Let's begin with the fact that $\tan$ has poles at the values $\pi/2 + k\pi$ for all integers $k.$ Thus, if this expectation $(*)$ exists, it can be broken into integrals of width $\pi$ spanning each successive pairs of poles. Between one pole and the other the tangent function rises from $-\infty$ to $\infty,$ crossing zero halfway through. Let's therefore further break such integrals into a left and right half. The rseulting integrals are of the form

$$I_{-}(f,j,k) = \int_{(k-1/2)\pi}^{k\pi} \tan(x)^j f(x) \mathrm{d}x$$

at the left, where $\tan(x)\le 0,$ and

$$I_{+}(f,j,k) = \int_{k\pi}^{(k+1/2)\pi} \tan(x)^j f(x) \mathrm{d}x$$

at the right, where $\tan(x)\ge 0.$

Assuming $f$ is continuous--which it is for all Normal distributions--we may interpret these as Riemann integrals. By definition, when the integrand might grow infinite at the endpoints, the Riemann integral is obtained by taking limits. For instance, the right integral is defined as

$$I_{+}(f,j,k) = \lim_{\epsilon\to 0^{+}} \int_{k\pi}^{(k+1/2)\pi-\epsilon} \tan(x)^j f(x) \mathrm{d}x.$$

Let's consider the case $j=1.$ Fix $k$ and note (just to make the analysis a little simpler looking) that

$$\int_{k\pi}^{(k+1/2)\pi-\epsilon} \tan(x) f(x) \mathrm{d}x = \int_{0}^{\pi/2-\epsilon} \tan(x) f(x-k\pi) \mathrm{d}x = \int_{0}^{\pi/2-\epsilon} \tan(x) g_k(x) \mathrm{d}x$$

where $g_k(x)=f(x-k\pi)$ is still a continuous function.
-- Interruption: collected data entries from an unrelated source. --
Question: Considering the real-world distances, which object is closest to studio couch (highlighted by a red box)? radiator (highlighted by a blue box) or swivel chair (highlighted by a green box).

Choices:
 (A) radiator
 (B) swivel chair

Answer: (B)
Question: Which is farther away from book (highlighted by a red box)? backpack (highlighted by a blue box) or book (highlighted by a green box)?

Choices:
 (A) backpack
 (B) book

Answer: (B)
This figure depicts the setup: the graph of $\tan$ in blue, the density function $g$ filled in red, and their product--the thing we are integrating to find part of the expectation--filled in gold near the pole at $\pi/2.$ The analysis will underestimate both the upper gold area (the $I_{+}$ part) and lower gold area (the $I_{-}$ part) by showing the size of each exceeds some small multiple of the area bounded by the blue curve.
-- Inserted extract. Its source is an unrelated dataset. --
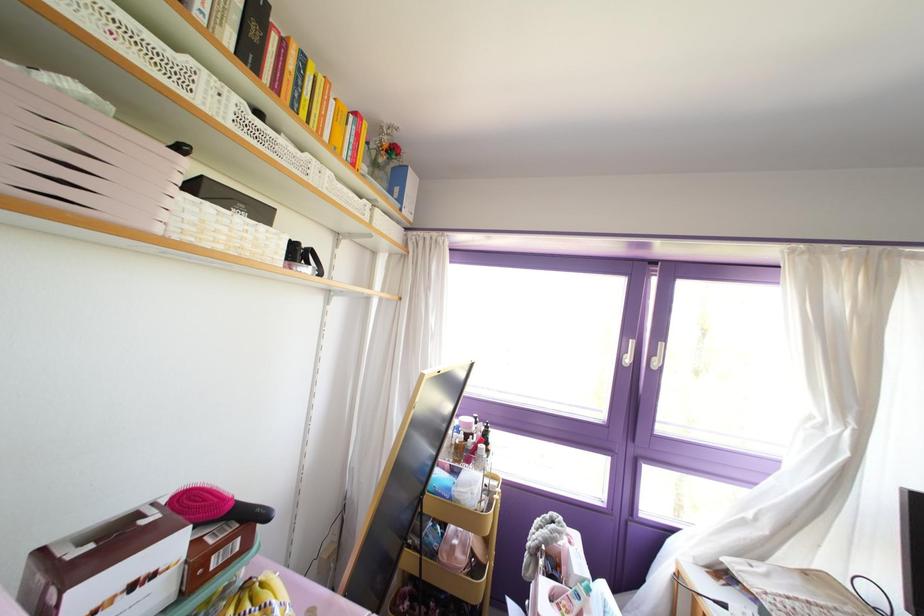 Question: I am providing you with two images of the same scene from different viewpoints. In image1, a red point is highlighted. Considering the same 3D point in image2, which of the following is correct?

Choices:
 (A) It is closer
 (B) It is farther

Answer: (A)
Indeed, $g$ is strictly positive (because the Normal density $f$ is never zero). Thus, for any given $\epsilon \gt 0,$ $g_k$ attains a positive minimum value $g_{k,0}$ on the interval $[0, \pi/2].$ Consequently

$$I_{+}(f,1,k) \ge g_{k,0}\int_{0}^{\pi/2-\epsilon} \tan(x) \mathrm{d}x \gt 0.\tag{**}$$

That got rid of the complicated factor $g(x),$ leaving an easy analysis,

$$\int_{0}^{\pi/2-\epsilon} \tan(x) \mathrm{d}x= -\log \cos(x)\vert_0^{\pi/2-\epsilon} = -\log\sin(\epsilon).$$

This diverges as $\epsilon \to 0^{+}.$ By virtue of the inequality $(**),$ $I_{+}(f,1,k)$ diverges for all $k.$

The same analysis applies to $I_{-}(f,1,k),$ which diverges (to $-\infty$). Consequently, $E[\tan(X)]$ is undefined because it's effectively an infinite sum of terms alternately diverging to $\infty$ and $-\infty.$

The power-mean inequality (or, if you like, a comparable analysis for the case $j=2$) shows that all the integrals summing to $E[\tan(X)^2]$ diverge to $+\infty,$ which means $E[\tan(X)^2]$ diverges to $+\infty:$ it is infinite. This implies the variance is infinite.